Extended Data Fig. 2 Real-time neuroactive and oncology drug screening in samples from patients with glioblastoma.
a, PCY score matrix of oncology drugs (ONCDs; columns; n = 65 drugs) across glioblastoma patient samples (rows; n = 12 patients). Heatmap color scale indicates the PCY score of glioblastoma cells (Nestin + /S100B+ and CD45-). Asterisks (*) denote FDR-adjusted P < 0.05 from a one-tailed t-test. b, PCY score matrix of neuroactive drugs (NADs, n = 67 drugs) averaged across glioblastoma patient samples (n = 27 patients) for each cell population defined by IF markers and total cell number (TCN). Heatmap color scale indicates the mean PCY score of each respective population averaged across patients. a, b, Outliers beyond color scale limits were correspondingly set to minimum and maximum values. For clinical and drug annotations, see Supplementary Tables 1 and 2. c-g Glioblastoma PCY scores (y-axis) plotted per patient against selected parameters (x-axis). c, Age versus Elesclomol response. Linear regression line with a 95% confidence interval. Pearson correlation coefficient with two-tailed P-value annotated. d, TP53 mutational status versus Abemaciclib response. e, RET mutational status versus Pazopanib response. f, Biological sex versus Brexpiprazole response. g, FGFR2 copy number loss versus Sertindole response. Conf: confidence. h, Example IF images of a patient sample (P025) at baseline (DMSO control) and treated with Vortioxetine. Scale bar, 60 µm. i-k, Comparison of neuroactive drug PCY scores of glioblastoma cells (n = 67 NADs; original PCY score) to NAD PCY scores calculated by excluding cleaved CASP3+ apoptotic cells. Apoptotic cells are defined either by IF (PCY score without IF CASP3 + ) or by the apoptotic CNN classifier (PCY score without CNN CASP3 + ; see also Methods). Pearson correlation coefficients with P-values annotated. i, j, NAD screens performed in two validation patient samples (P048, P049). i, Comparison of the original PCY score to the PCY score without IF CASP3+ j, Comparison of the PCY score without IF CASP3+ the PCY score without CNN CASP3+ k, Comparison of the original PCY score to the PCY score without CNN CASP3+ across the prospective cohort (n = 27 patients) and neuroactive drugs (n = 67 drugs). d-g, Two-tailed Wilcoxon test. Boxplots as in Fig. 1b.

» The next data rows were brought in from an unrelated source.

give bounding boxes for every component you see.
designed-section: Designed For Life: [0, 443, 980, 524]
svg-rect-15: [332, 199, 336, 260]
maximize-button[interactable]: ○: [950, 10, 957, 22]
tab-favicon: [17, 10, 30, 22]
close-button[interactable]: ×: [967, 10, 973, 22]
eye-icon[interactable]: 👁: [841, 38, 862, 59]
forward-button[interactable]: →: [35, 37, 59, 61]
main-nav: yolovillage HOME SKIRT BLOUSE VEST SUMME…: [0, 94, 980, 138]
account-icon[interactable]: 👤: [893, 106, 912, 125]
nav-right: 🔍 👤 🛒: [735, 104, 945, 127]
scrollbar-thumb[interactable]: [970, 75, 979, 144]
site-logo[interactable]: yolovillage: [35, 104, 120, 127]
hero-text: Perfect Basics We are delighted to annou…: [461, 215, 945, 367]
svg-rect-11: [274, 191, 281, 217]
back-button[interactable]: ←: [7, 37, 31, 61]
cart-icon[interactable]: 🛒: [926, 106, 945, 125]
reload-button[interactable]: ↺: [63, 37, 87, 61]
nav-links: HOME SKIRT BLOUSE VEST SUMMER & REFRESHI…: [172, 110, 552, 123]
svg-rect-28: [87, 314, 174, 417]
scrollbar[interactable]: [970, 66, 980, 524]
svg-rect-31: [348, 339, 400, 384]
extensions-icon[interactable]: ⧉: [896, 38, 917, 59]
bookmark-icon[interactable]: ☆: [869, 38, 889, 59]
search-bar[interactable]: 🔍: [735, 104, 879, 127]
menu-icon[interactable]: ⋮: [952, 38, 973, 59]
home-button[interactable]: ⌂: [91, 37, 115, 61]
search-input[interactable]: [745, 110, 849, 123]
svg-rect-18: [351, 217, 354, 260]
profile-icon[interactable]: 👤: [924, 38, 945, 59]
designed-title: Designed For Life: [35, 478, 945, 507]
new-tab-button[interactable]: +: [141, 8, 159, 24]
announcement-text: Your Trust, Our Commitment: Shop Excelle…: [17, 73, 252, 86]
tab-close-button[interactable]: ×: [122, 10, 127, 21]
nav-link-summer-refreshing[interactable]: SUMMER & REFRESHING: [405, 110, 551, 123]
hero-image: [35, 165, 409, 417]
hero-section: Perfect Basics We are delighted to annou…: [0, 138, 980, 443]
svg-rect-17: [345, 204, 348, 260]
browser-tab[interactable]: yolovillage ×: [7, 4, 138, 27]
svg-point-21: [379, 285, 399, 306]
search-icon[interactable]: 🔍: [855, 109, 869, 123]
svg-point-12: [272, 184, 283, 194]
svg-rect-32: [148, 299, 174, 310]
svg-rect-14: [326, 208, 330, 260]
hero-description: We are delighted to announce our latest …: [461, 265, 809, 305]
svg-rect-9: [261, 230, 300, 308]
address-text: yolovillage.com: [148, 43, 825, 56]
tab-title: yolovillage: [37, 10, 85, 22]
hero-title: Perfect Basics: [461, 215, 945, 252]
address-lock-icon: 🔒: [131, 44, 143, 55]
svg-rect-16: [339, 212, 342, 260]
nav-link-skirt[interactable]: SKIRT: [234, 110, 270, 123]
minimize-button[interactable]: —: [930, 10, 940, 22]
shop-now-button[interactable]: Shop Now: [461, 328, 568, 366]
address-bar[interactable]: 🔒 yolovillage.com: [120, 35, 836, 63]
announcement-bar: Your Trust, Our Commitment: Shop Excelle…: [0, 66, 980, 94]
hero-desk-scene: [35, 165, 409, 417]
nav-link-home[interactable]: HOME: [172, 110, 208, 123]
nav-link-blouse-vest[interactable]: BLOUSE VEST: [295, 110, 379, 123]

Extended Data Fig. 3 Concentration-response curves of glioblastoma cell lines.
a-d, Concentration-response curves of glioblastoma cell lines (a, LN-229; b, LN-308; c, ZH-161; d, ZH-562) for a subset of neuroactive drugs (n = 9 drugs) across different concentrations (logarithmically spaced x-axis, n = 5 concentrations). a, b, Y-axis denotes relative cell counts or c, d, relative 2D-projected spheroid area for 3D cultures normalized to DMSO control. Concentration-response curves (solid black lines) are fitted when possible with a two-parameter log-logistic distribution with 95% confidence intervals (shaded per cell line) and ED50 (red dashed lines). n = 3-5 replicate wells/drug (dots), n = 15 DMSO wells.
Extended Data Fig. 4 Functional genetic dependencies of glioblastoma on heterogeneously expressed neuroactive drug targets.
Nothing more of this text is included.